Print news out! Electronic tablets IN!

Technological innovation has certainly revolutionized the way people report and consume the news. Print news has already experienced a significant drop, as the Internet takes over in this modern age. Smartphones and tablets take this to another level, allowing people to access the Internet anywhere at any time. This new phenomenon of tablet computers is perhaps marked by the introduction of the Apple iPad to the market in January 2010. By June 2011, 25 million were sold.

By January 2012, 19% of American adults were owners of an eBook reader, and 19% of American adults were owners of a tablet computer. This is according to a survey by Pew Internet & American Life Project .

A tablet is simply convenient. “The transition to digital journalism,” by Paul Grabowicz, talks about how tablets, that are gradually becoming as popular as owning a cell phone, are like the perfect device; they are bigger than the small screen of a mobile device but less than having to carry your laptop around.

Furthermore, in terms of accessing news, it is not limiting.
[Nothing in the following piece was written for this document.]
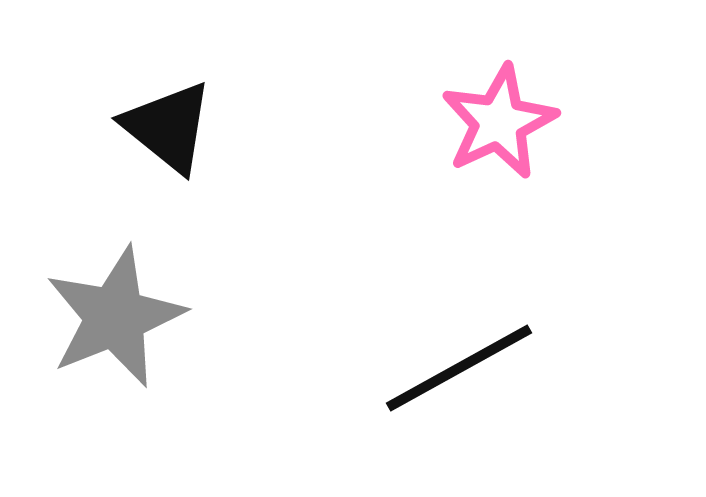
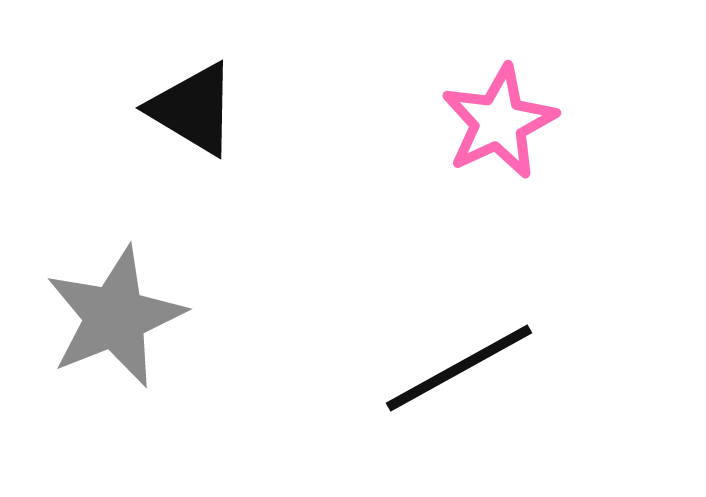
black triangle: moved 25 px right, 18 px up; rotated 8 degrees counterclockwise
Print news is limited to whatever is on the page in front of you. Using a tablet as a news source does not limit information to one page; it actually creates the ability to access endless amounts of pages and information. You essentially have the world at your fingertips.

A survey conducted by the Reynolds Journalism Institute on mobile media news consumption gives us many good statistics to look at. The survey was done in response to the proliferation of news applications. The study separated the people into three groups based on age; 18 to 34 years old, 35 to 54 years old, and above 55 years of age. Here are a few interesting statistics to consider;

  • Regardless of age, someone who owns an iPad is more likely to consume news provided by various news organizations and for a greater amount of time than those who do not own an iPad.
  • 84% of iPad users between the ages of 18 and 34 claimed they spend an average of 7.3 hours a week consuming news on their tablet.
  • 88% of iPad users between the ages of 35 and 54 claimed they spend an average of 6.3 hours a week consuming news on their tablet.
  • 78% of iPad users above 55 years old claimed they spend an average of 3.7 hours a week consuming news on their tablet.
  • A mere 26% of 18-34 year old mobile device owners are subscribers to print news.
  • 63% of mobile device owners in the 55 and above age category are subscribers to print news.
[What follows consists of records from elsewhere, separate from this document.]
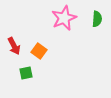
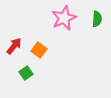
red arrow: rotated 114 degrees counterclockwise
orange square: moved 1 px up
green square: rotated 24 degrees counterclockwise
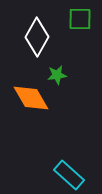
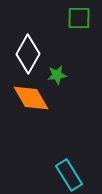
green square: moved 1 px left, 1 px up
white diamond: moved 9 px left, 17 px down
cyan rectangle: rotated 16 degrees clockwise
Localytics, a mobile app analytics company, also did a study on the habits of iPad users and found an interesting statistic. Looking at the amount of time spent using each app in one session, it was found that people spend two and a half times longer on a news application than any other app, including music, reference, lifestyle, business, games, sports, and entertainment.

Looking at one app in particular, such as the demonstration video of the National Geographic application, we can see “the engaging content that is presented beautifully” realistically on a tablet. The need to subscribe to a magazine is diminishing due to the fact that entire magazines and news organizations are making themselves accessible though the simple download of their application

With the evolution of technology at the point it is at today, many people are putting down their newspapers and picking up a tablet. There is already a decrease in print news since the Internet began to dominate. Now that tablets are being manufactured by most technology companies, people are able to take the Internet and its applications with them wherever, and have access to everything it offers.

We have also seen the onset of a new trend; online-only magazines. In Mary Catherine Wellons’ article, “Online-Only Magazines Gain Traction,” she brings up the ‘September issue,’ notorious to connoisseurs of fashion magazine publications. As the biggest and best selling issues of the year, the September issue may become a thing of the past with tablets and other electronic news sources taking over.

Rue, Matchbook, and Lonny are a few successful online-only magazines mentioned in the article and worth checking out, that are leading the movement away from print magazines.

Tablets certainly seem to be the future however I don’t think that there is anything wrong with it. Personally, I think these devices work great as a delivery platform for news. They are portable and allow practically instantaneous access to breaking news, or any other news for that matter. The evolution of technology and consequential drift from print news is inevitable.While it may be harmful toward print publications, most of us have become much more reliable on technology and it will only continue to increase as time goes on.